Add oil to the mixer bowl. Using the same measuring cup (now greased with oil) measure out the honey…no sticking!

Step 4:

Begin adding flour about 2 cups at a time until most of the flour is added. Let the mixer run for 8-10 minutes to knead the dough. Add a little flour at a time if the dough is still sticky.

Step 5:

Dump the dough onto a floured table/board and work into a nice smooth bowl.

Step 6:

Place the ball of dough into a large oiled bowl to rise. Cover with a cloth. Let rise until doubled.

Step 7:

When the dough has doubled in size (about an hour), punch the dough down, fold in the sides and turn the ball of dough over so it’s smooth side is up.
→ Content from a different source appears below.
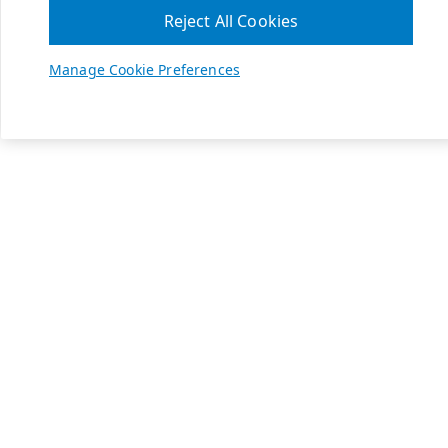
Reject All Cookies
Manage Cookie Preferences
Let rise another hour.

After 1 hour, ready to punch down.
After punching down, ready to rise for another hour.
Ready to shape the dough.

Step 8:

Shape the dough…into loaves of bread or rolls or sticky buns. This large batch of dough made 4 pans of sticky buns and 4 loaves of bread!

Shaping the Sticky Buns

First, I prepare the pans by greasing them with butter-flavored Crisco.

Then I sprinkle about 1/4-1/2 cup of brown sugar over the bottom of the pan.

I sprinkle that with ground cinnamon. (You can also add chopped walnuts over the bottom of the pan).

Then I take a chunk of dough and pat it out to a rectangle. This gets sprinkled with brown sugar and cinnamon also.

Then roll up the rectangle of dough into a log.

Slice the log into 1″ rounds and place cut side down into the prepared pans.

If you have a little roll leftover, just put it in a greased pan for a little loaf of cinnamon bread.

Let the pans rest for about 20 minutes while you preheat the oven to 350 degrees. Bake about 25 minutes.

Flip the pans of buns directly onto a foil covered board or table top. Use a table knife to lift the pan off the buns.

(Advice: Fill each pan with soapy water immediately and let them soak while you clean up…the “sticky” topping is a real pain to clean up if you let it harden and cool in the pan!)

Shape the Loaves of Bread

Take any extra dough not used for sticky buns and divide into loaf-shaped portions. Place into greased pans.

Let the loaves rise in the pan about 45 minutes. Bake about 40 minutes in a 350 degree oven.

This is a great recipe to stock the freezer. Of course, I always think if the sticky buns are frozen I won’t be so tempted to eat them..haha…a few seconds in the microwave and they are just fine! Enjoy!